Check out the top stories. They're Tim Russert asking Clinton about Iraq, Chris Matthews tying Clinton's support to her husband's scandals ("the reason she's a candidate for president, the reason she may be a front-runner is her husband messed around"), a fact-check pointing out that Clinton cast the same Iraq vote as Chuck Hagel, The Nation's Washington editor arguing that people are frustrated with Matthews, John Gibson defending Matthews, the Washington Post truncating Clinton comments on MLK, and… oh, one Obama story, where Howard Kurtz leaves a few words out of an Obama quote.

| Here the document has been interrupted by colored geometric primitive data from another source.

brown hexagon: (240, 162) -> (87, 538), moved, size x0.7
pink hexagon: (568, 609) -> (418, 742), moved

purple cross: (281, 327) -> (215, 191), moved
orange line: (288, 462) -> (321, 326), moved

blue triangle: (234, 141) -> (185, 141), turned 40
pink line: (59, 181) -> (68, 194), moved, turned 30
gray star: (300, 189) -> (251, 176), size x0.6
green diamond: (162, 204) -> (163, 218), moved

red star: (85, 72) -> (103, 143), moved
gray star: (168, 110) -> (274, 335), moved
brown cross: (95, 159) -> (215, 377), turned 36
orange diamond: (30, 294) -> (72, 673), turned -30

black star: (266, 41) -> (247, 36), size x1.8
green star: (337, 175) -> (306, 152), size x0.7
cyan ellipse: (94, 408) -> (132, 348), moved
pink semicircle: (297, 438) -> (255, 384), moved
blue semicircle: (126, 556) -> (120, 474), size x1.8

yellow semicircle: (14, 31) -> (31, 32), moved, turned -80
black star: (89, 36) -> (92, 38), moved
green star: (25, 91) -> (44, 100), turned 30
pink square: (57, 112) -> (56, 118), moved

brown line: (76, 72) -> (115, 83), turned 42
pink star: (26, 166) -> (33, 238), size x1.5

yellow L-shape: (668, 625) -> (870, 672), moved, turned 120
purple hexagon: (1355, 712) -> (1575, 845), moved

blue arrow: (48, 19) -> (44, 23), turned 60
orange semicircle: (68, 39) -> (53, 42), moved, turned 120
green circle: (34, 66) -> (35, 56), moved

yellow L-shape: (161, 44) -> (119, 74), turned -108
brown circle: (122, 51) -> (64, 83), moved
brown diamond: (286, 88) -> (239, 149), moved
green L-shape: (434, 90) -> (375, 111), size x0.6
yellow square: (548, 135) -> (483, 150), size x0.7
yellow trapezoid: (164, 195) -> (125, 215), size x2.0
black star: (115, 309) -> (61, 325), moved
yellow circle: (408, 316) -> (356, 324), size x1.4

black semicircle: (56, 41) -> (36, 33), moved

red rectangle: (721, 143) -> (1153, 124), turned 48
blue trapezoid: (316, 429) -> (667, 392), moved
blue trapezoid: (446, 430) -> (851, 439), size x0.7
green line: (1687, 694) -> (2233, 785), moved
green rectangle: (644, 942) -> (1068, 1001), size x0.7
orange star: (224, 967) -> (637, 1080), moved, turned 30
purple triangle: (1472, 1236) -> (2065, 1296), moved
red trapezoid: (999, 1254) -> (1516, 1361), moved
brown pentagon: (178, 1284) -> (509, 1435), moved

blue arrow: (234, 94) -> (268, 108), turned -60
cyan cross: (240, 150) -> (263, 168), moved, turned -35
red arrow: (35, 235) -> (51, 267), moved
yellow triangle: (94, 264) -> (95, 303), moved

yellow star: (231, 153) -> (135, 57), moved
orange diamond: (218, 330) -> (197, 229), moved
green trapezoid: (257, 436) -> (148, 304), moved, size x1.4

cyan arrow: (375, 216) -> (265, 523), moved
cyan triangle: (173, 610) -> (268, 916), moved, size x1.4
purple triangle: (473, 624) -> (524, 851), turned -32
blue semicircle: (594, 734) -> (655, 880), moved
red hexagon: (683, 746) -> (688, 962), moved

My instinct is to say this is good for the Clintons, but the uptick in HRC shilling seems to correspond with a downturn in traffic. Media watchdog groups and bloggers get more oomph when they promote statements that everyone elsed missed (stuff from hour 2 of Rush Limbaugh or Michael Savage) than when they blubber about cable TV hosts. Still, it's something the Republicans probably wish they had. The MRC is nowhere near so targeted for or against a particular candidate.